*Task directions:* Skipping all pictures, set down the lines of the listing from the first through the one with "Muziek & humor met".

*Available data:*
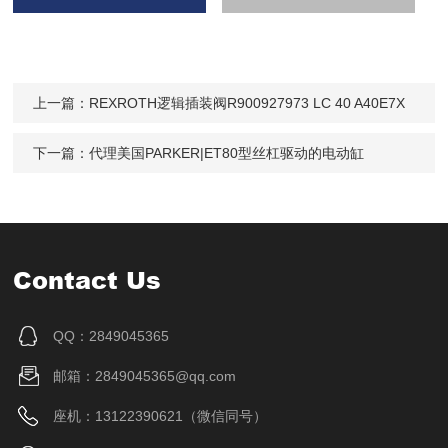
上一篇：
REXROTH逻辑插装阀R900927973 LC 40 A40E7X
下一篇：
代理美国PARKER|ET80型丝杠驱动的电动缸
Contact Us
QQ：2849045365
邮箱：2849045365@qq.com
座机：13122390621（微信同号）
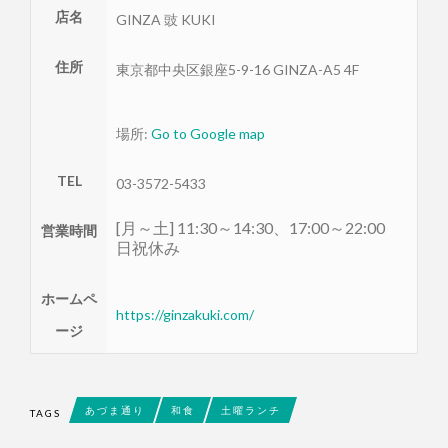
店名
GINZA 豉 KUKI
住所
東京都
中央区
銀座5-9-16 GINZA-A5 4F
場所:
Go to Google map
TEL
03-3572-5433
[月～土] 11:30～14:30、17:00～22:00
営業時間
日祝休み
ホームペ
https://ginzakuki.com/
ージ
あづま通り
和食
土曜ランチ
TAGS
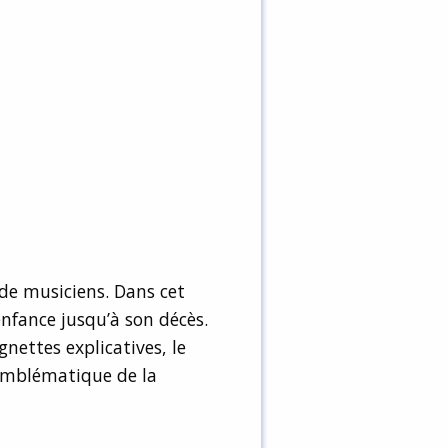
de musiciens. Dans cet
enfance jusqu’à son décès.
nettes explicatives, le
 emblématique de la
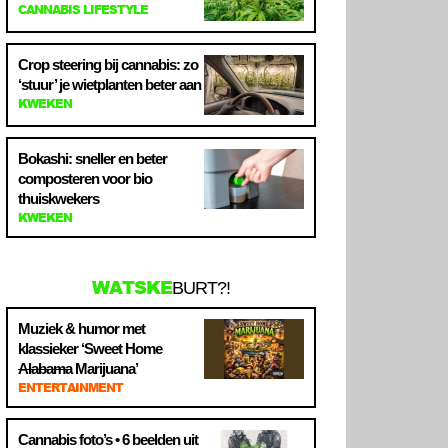
CANNABIS LIFESTYLE
Crop steering bij cannabis: zo
‘stuur’ je wietplanten beter aan
KWEKEN
Bokashi: sneller en beter
composteren voor bio
thuiskwekers
KWEKEN
WATSKE
BURT?!
Muziek & humor met
klassieker ‘Sweet Home
Alabama
Marijuana’
ENTERTAINMENT
Cannabis foto’s • 6 beelden uit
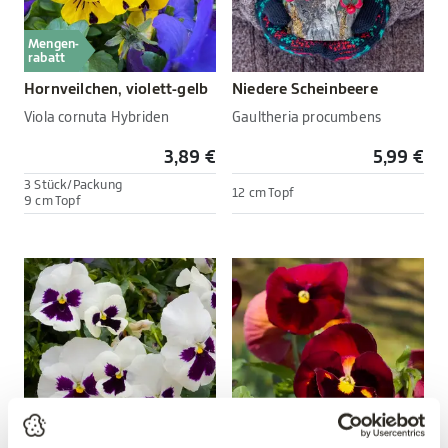
Mengen-
rabatt
Hornveilchen, violett-gelb
Niedere Scheinbeere
Viola cornuta Hybriden
Gaultheria procumbens
3,89 €
5,99 €
3 Stück/Packung
12 cm Topf
9 cm Topf
Mengen-
Mengen-
rabatt
rabatt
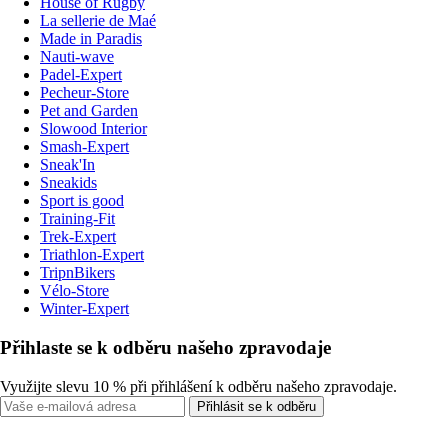
House of Rugby
La sellerie de Maé
Made in Paradis
Nauti-wave
Padel-Expert
Pecheur-Store
Pet and Garden
Slowood Interior
Smash-Expert
Sneak'In
Sneakids
Sport is good
Training-Fit
Trek-Expert
Triathlon-Expert
TripnBikers
Vélo-Store
Winter-Expert
Přihlaste se k odběru našeho zpravodaje
Využijte slevu 10 % při přihlášení k odběru našeho zpravodaje.
Přihlásit se k odběru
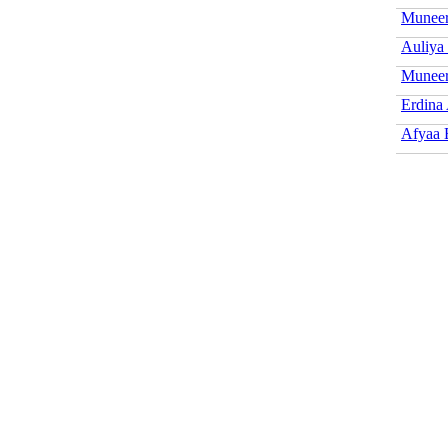
Muneer
Auliya
Muneer
Erdina
Afyaa 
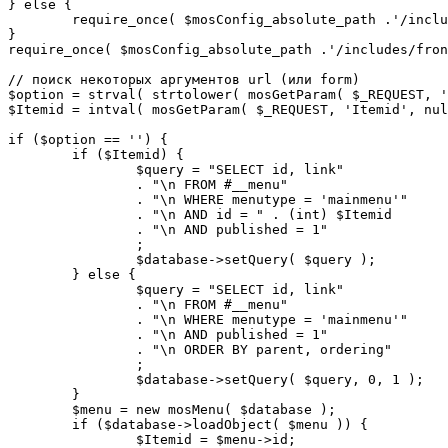
} else {

	require_once( $mosConfig_absolute_path .'/includes/sef.php' );

}

require_once( $mosConfig_absolute_path .'/includes/fron
// поиск некоторых аргументов url (или form)

$option = strval( strtolower( mosGetParam( $_REQUEST, '
$Itemid = intval( mosGetParam( $_REQUEST, 'Itemid', nul
if ($option == '') {

	if ($Itemid) {

		$query = "SELECT id, link"

		. "\n FROM #__menu"

		. "\n WHERE menutype = 'mainmenu'"

		. "\n AND id = " . (int) $Itemid

		. "\n AND published = 1"

		;

		$database->setQuery( $query );

	} else {

		$query = "SELECT id, link"

		. "\n FROM #__menu"

		. "\n WHERE menutype = 'mainmenu'"

		. "\n AND published = 1"

		. "\n ORDER BY parent, ordering"

		;

		$database->setQuery( $query, 0, 1 );

	}

	$menu = new mosMenu( $database );

	if ($database->loadObject( $menu )) {

		$Itemid = $menu->id;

*Task output:*
上一篇：
REXROTH逻辑插装阀R900927973 LC 40 A40E7X
下一篇：
代理美国PARKER|ET80型丝杠驱动的电动缸
Contact Us
QQ：2849045365
邮箱：2849045365@qq.com
座机：13122390621（微信同号）
店名
GINZA 豉 KUKI
住所
東京都
中央区
銀座5-9-16 GINZA-A5 4F
場所:
Go to Google map
TEL
03-3572-5433
[月～土] 11:30～14:30、17:00～22:00
営業時間
日祝休み
ホームペ
https://ginzakuki.com/
ージ
あづま通り
和食
土曜ランチ
TAGS
de musiciens. Dans cet
enfance jusqu’à son décès.
nettes explicatives, le
 emblématique de la
CANNABIS LIFESTYLE
Crop steering bij cannabis: zo
‘stuur’ je wietplanten beter aan
KWEKEN
Bokashi: sneller en beter
composteren voor bio
thuiskwekers
KWEKEN
WATSKE
BURT?!
Muziek & humor met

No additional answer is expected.